Suite au renouvellement général des conseils municipaux, il convient de rappeler aux élus ce que recouvre et suppose juridiquement le droit à l’information qu’ils tirent de leur mandat de conseiller municipal. Les conseillers municipaux, qu’ils appartiennent à la majorité ou à l’opposition, disposent des mêmes droits en termes d’information. Le droit à l’information des élus municipaux est notamment consacré par le CGCT et revêt un double aspect puisque les intéressés en bénéficient non seulement du fait de l’exercice d’un mandat électif, mais également en raison de leur qualité d’administré.
1) Le droit à l’information des élus du fait de l’exercice de fonctions électives
Il faut rappeler que le droit à l’information est un droit universel de tout conseiller municipal, quel que soit son positionnement politique. L’article L.2121-13 du Code général des collectivités territoriales (CGCT) dispose que « tout membre du conseil municipal a le droit d’être informé des affaires de la commune qui font l’objet d’une délibération » . La commune assure la diffusion de l’information auprès de ses membres élus par les moyens qu’elle juge les plus adéquats. Cela implique que les communes doivent s’assurer que les élus ont accès à l’information, sans que des règlements intérieurs ne puissent constituer un obstacle injustifié à ce droit. Ainsi, dans un arrêt récent, la Cour administrative d’appel de Versailles a affirmé que « les dispositions du règlement intérieur du conseil municipal ne sauraient faire obstacle en toutes circonstances » au droit d’un élu de demander des informations, même à la veille d’une séance. En conclusion, cette décision souligne l’importance du droit à l’information pour les élus locaux et la nécessité pour les communes de respecter ce droit. La Cour a jugé que « le maire a méconnu le droit d’information des élus dans le cas d’espèce, rendant la délibération illégale » (Cour administrative d’appel de Versailles, 7 février 2025, n°23VE01169).

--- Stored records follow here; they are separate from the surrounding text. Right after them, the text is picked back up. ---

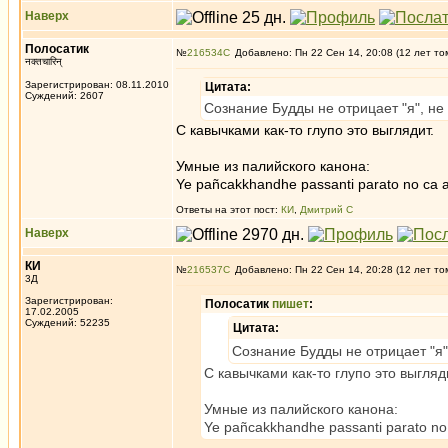
Наверх
Полосатик
№
216534
Добавлено: Пн 22 Сен 14, 20:08 (12 лет то
नक्तचारिन्
Зарегистрирован: 08.11.2010
Цитата:
Суждений: 2607
Сознание Будды не отрицает "я", не у
С кавычками как-то глупо это выглядит.
Умные из палийского канона:
Ye pañcakkhandhe passanti parato no ca a
Ответы на этот пост:
КИ
,
Дмитрий С
Наверх
КИ
№
216537
Добавлено: Пн 22 Сен 14, 20:28 (12 лет то
3Д
Зарегистрирован:
Полосатик
пишет
:
17.02.2005
Суждений: 52235
Цитата:
Сознание Будды не отрицает "я",
С кавычками как-то глупо это выгляд
Умные из палийского канона:
Ye pañcakkhandhe passanti parato no 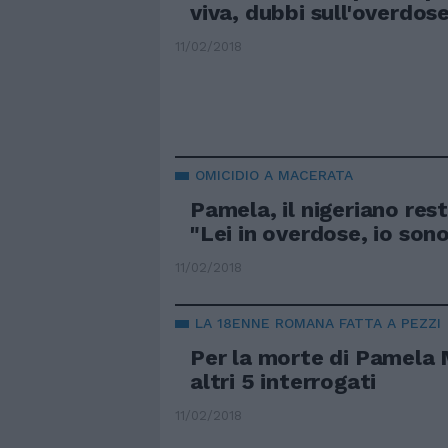
viva, dubbi sull'overdos
11/02/2018
OMICIDIO A MACERATA
Pamela, il nigeriano rest
"Lei in overdose, io son
11/02/2018
LA 18ENNE ROMANA FATTA A PEZZI
Per la morte di Pamela
altri 5 interrogati
11/02/2018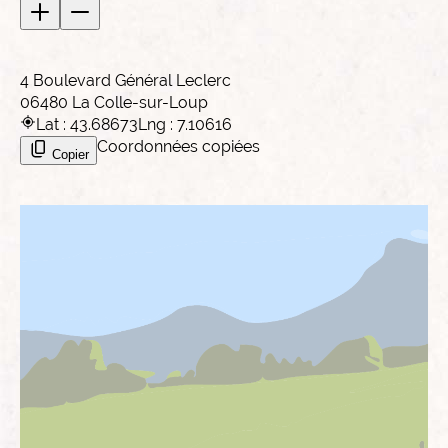
4 Boulevard Général Leclerc
06480 La Colle-sur-Loup
Lat : 43.68673
Lng : 7.10616
Coordonnées copiées
Copier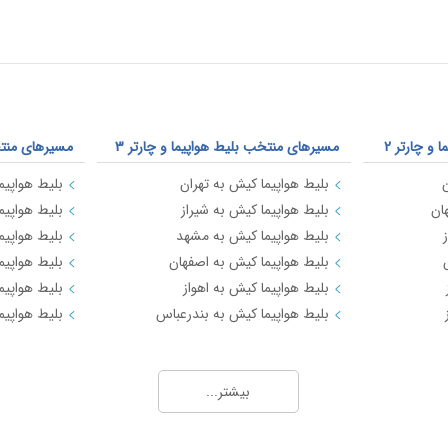
و چارتر 2
مسیرهای منتخب بلیط هواپیما و چارتر 3
مسیرهای منتخب
ن
بلیط هواپیما کیش به تهران
بلیط هواپیما
ان
بلیط هواپیما کیش به شیراز
بلیط هواپیم
بلیط هواپیما کیش به مشهد
بلیط هواپیم
بلیط هواپیما کیش به اصفهان
بلیط هواپیم
بلیط هواپیما کیش به اهواز
بلیط هواپیما
بلیط هواپیما کیش به بندرعباس
بلیط هواپیم
بیشتر...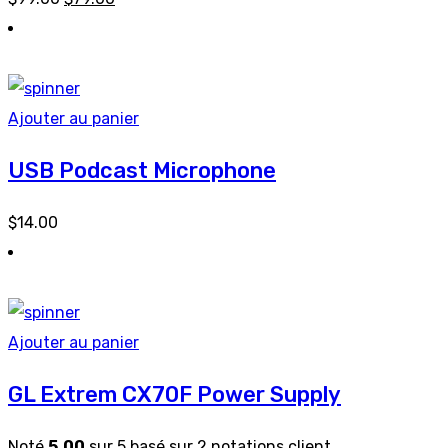
Ajouter au panier
USB Podcast Microphone
$
14.00
Ajouter au panier
GL Extrem CX70F Power Supply
Noté
5.00
sur 5 basé sur
2
notations client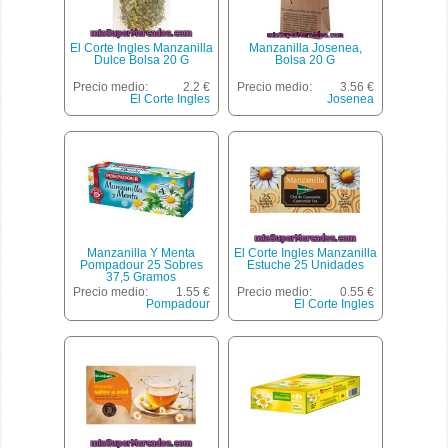
El Corte Ingles Manzanilla
Manzanilla Josenea,
Dulce Bolsa 20 G
Bolsa 20 G
Precio medio:
2.2 €
Precio medio:
3.56 €
El Corte Ingles
Josenea
Manzanilla Y Menta
El Corte Ingles Manzanilla
Pompadour 25 Sobres
Estuche 25 Unidades
37,5 Gramos
Precio medio:
1.55 €
Precio medio:
0.55 €
Pompadour
El Corte Ingles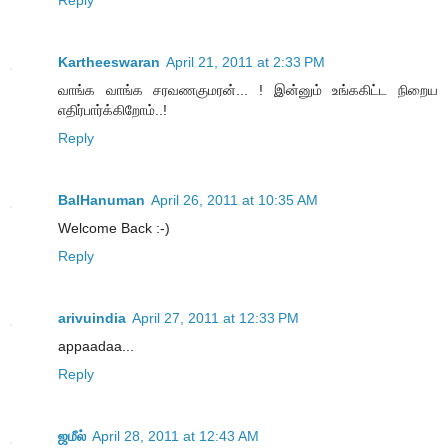
Kartheeswaran
April 21, 2011 at 2:33 PM
வாங்க வாங்க சரவணகுமரன்... ! இன்னும் உங்ககிட்ட நிறைய
எதிர்பார்க்கிறோம்..!
Reply
BalHanuman
April 26, 2011 at 10:35 AM
Welcome Back :-)
Reply
arivuindia
April 27, 2011 at 12:33 PM
appaadaa...
Reply
ஜமீல்
April 28, 2011 at 12:43 AM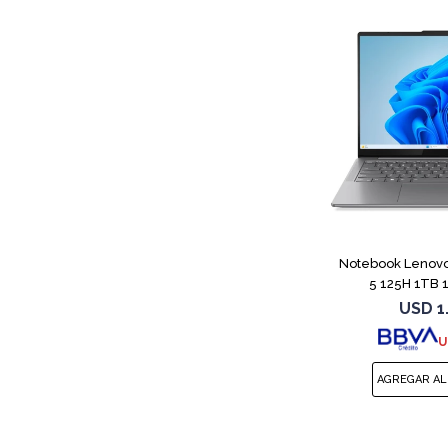
Notebook Lenovo 
5 125H 1TB 
USD
1
U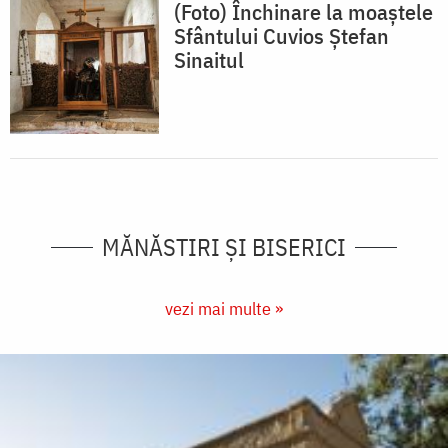
(Foto) Închinare la moaștele
Sfântului Cuvios Ștefan
Sinaitul
MĂNĂSTIRI ȘI BISERICI
vezi mai multe »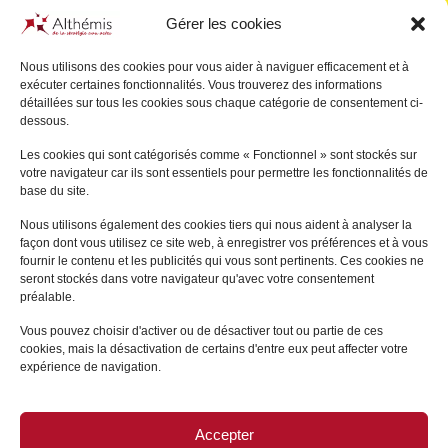
Gérer les cookies
Nous utilisons des cookies pour vous aider à naviguer efficacement et à
exécuter certaines fonctionnalités. Vous trouverez des informations
Cindy
VUILLEMAIN
Nadia
HASSANI-JULIEN
détaillées sur tous les cookies sous chaque catégorie de consentement ci-
SAINT AMAND
dessous.
ANDRÉSY
ANDRÉSY
Les cookies qui sont catégorisés comme « Fonctionnel » sont stockés sur
+
votre navigateur car ils sont essentiels pour permettre les fonctionnalités de
+
base du site.
Nous utilisons également des cookies tiers qui nous aident à analyser la
façon dont vous utilisez ce site web, à enregistrer vos préférences et à vous
fournir le contenu et les publicités qui vous sont pertinents. Ces cookies ne
seront stockés dans votre navigateur qu'avec votre consentement
préalable.
Vous pouvez choisir d'activer ou de désactiver tout ou partie de ces
cookies, mais la désactivation de certains d'entre eux peut affecter votre
expérience de navigation.
Accepter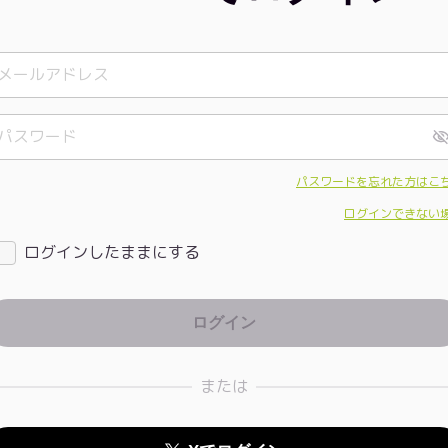
パスワードを忘れた方はこ
ログインできない
ログインしたままにする
または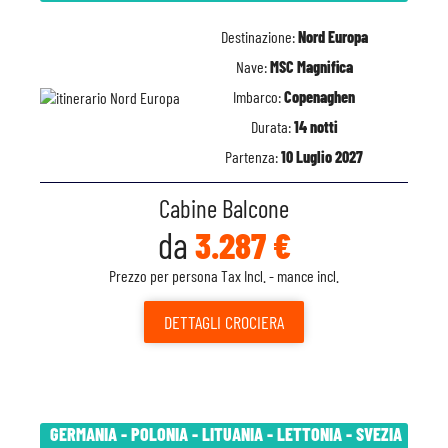
Destinazione:
Nord Europa
Nave:
MSC Magnifica
Imbarco:
Copenaghen
Durata:
14 notti
Partenza:
10 Luglio 2027
Cabine Balcone
da
3.287 €
Prezzo per persona Tax Incl. - mance incl.
DETTAGLI
CROCIERA
GERMANIA - POLONIA - LITUANIA - LETTONIA - SVEZIA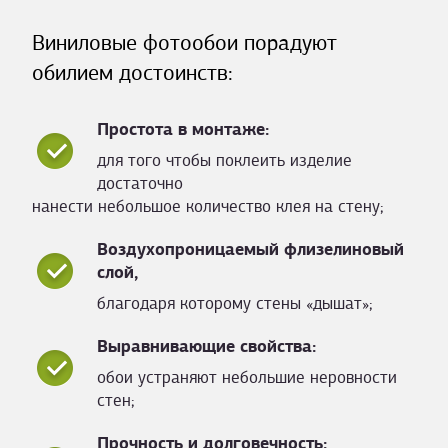
Виниловые фотообои порадуют
обилием достоинств:
Простота в монтаже:
для того чтобы поклеить изделие
достаточно
нанести небольшое количество клея на стену;
Воздухопроницаемый флизелиновый
слой,
благодаря которому стены «дышат»;
Выравнивающие свойства:
обои устраняют небольшие неровности
стен;
Прочность и долговечность: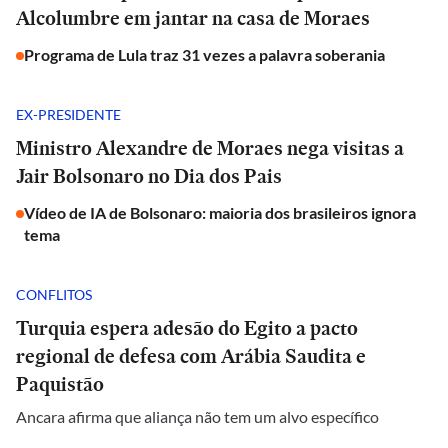
Alcolumbre em jantar na casa de Moraes
Programa de Lula traz 31 vezes a palavra soberania
EX-PRESIDENTE
Ministro Alexandre de Moraes nega visitas a
Jair Bolsonaro no Dia dos Pais
Vídeo de IA de Bolsonaro: maioria dos brasileiros ignora
tema
CONFLITOS
Turquia espera adesão do Egito a pacto
regional de defesa com Arábia Saudita e
Paquistão
Ancara afirma que aliança não tem um alvo específico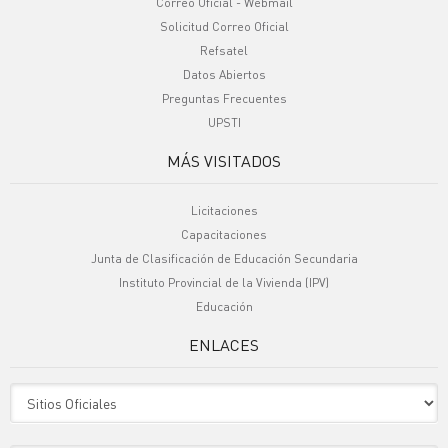
Correo Oficial - Webmail
Solicitud Correo Oficial
Refsatel
Datos Abiertos
Preguntas Frecuentes
UPSTI
MÁS VISITADOS
Licitaciones
Capacitaciones
Junta de Clasificación de Educación Secundaria
Instituto Provincial de la Vivienda (IPV)
Educación
ENLACES
Sitio Oficiales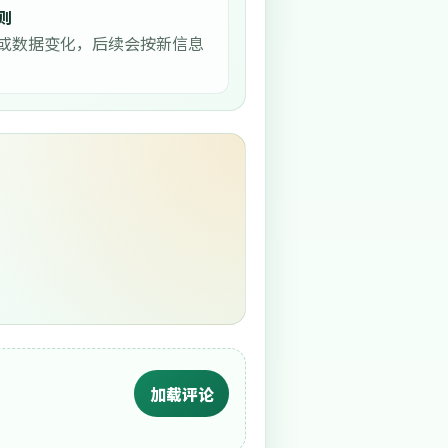
则
或数据变化，后续会按新信息
加载评论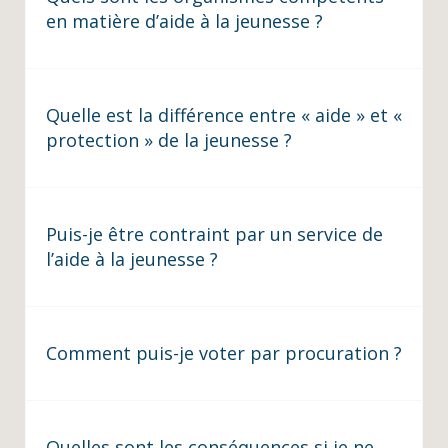
en matière d’aide à la jeunesse ?
Quelle est la différence entre « aide » et «
protection » de la jeunesse ?
Puis-je être contraint par un service de
l’aide à la jeunesse ?
Comment puis-je voter par procuration ?
Quelles sont les conséquences si je ne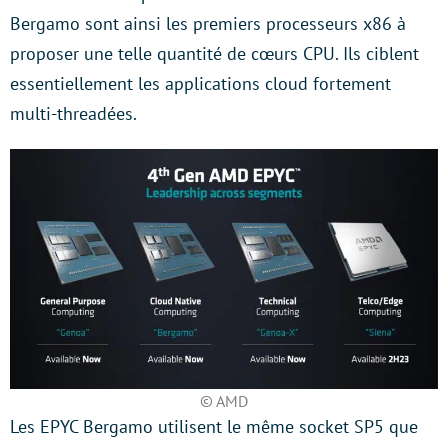
Bergamo sont ainsi les premiers processeurs x86 à
proposer une telle quantité de cœurs CPU. Ils ciblent
essentiellement les applications cloud fortement
multi-threadées.
© AMD
Les EPYC Bergamo utilisent le même socket SP5 que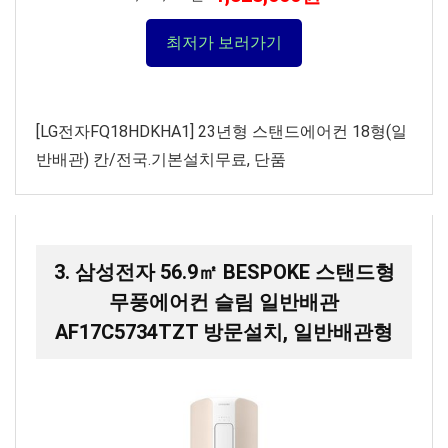
최저가 보러가기
[LG전자FQ18HDKHA1] 23년형 스탠드에어컨 18형(일
반배관) 칸/전국.기본설치무료, 단품
3. 삼성전자 56.9㎡ BESPOKE 스탠드형
무풍에어컨 슬림 일반배관
AF17C5734TZT 방문설치, 일반배관형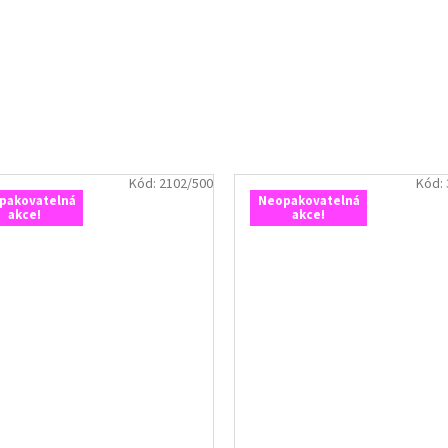
Kód:
2102/500
Kód:
pakovatelná
Neopakovatelná
akce!
akce!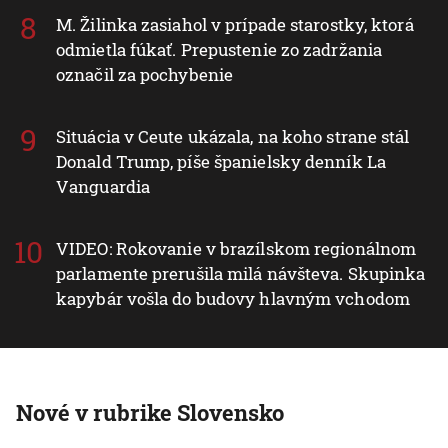
M. Žilinka zasiahol v prípade starostky, ktorá
odmietla fúkať. Prepustenie zo zadržania
označil za pochybenie
Situácia v Ceute ukázala, na koho strane stál
Donald Trump, píše španielsky denník La
Vanguardia
VIDEO: Rokovanie v brazílskom regionálnom
parlamente prerušila milá návšteva. Skupinka
kapybár vošla do budovy hlavným vchodom
Nové v rubrike Slovensko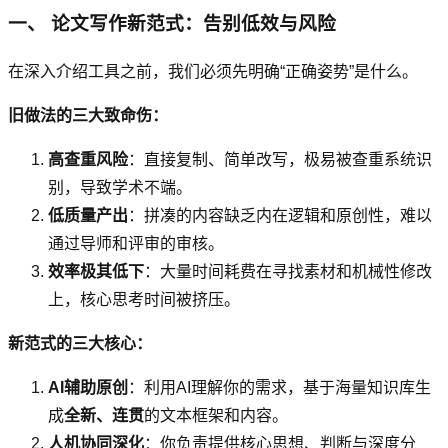
一、 论文写作新范式：告别低效与风险
在深入介绍工具之前，我们必须先明确“正确姿势”是什么。
旧做法的三大致命伤：
高查重风险
：直接复制、简单改写，极易被查重系统识
别，导致学术不端。
低质量产出
：拼凑的内容缺乏内在逻辑和原创性，难以
通过导师和评审的审核。
效率极其低下
：大量时间耗费在寻找素材和机械性修改
上，核心思考时间被挤压。
新范式的三大核心：
AI辅助原创
：利用AI理解你的需求，基于海量知识库生
成
全新、连贯
的文本框架和内容。
人机协同深化
：你负责提供核心思想、判断与深度分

De plus, afin de permettre l’échange d’informations sur les affaires relevant de sa compétence, « la commune peut, dans les conditions définies par le conseil municipal, mettre à la disposition de ses membres élus, à titre individuel, les moyens informatiques et de télécommunications nécessaires », en application de l’article L.2121-13-1 du CGCT.
En effet, depuis une jurisprudence constante de principe, quelle que soit l’importance démographique de la commune, « tout conseiller municipal a le droit, dans le cadre de sa fonction, d’être informé des affaires de la commune faisant l’objet d’une délibération. Pour respecter ce principe d’information, le maire doit communiquer en temps utile les pièces nécessaires pour que la délibération du conseil puisse intervenir en connaissance de cause, les conseillers devant disposer d’un temps de réflexion suffisant avant de délibérer » (Cour administrative d’appel de Douai, 11 mai 2000, commune de Sangatte, n°96DA02550). Il s’agit d’une formalité substantielle dont le non-respect entraîne l’annulation automatique de la délibération (CE, 27 mars 1991, n°76036).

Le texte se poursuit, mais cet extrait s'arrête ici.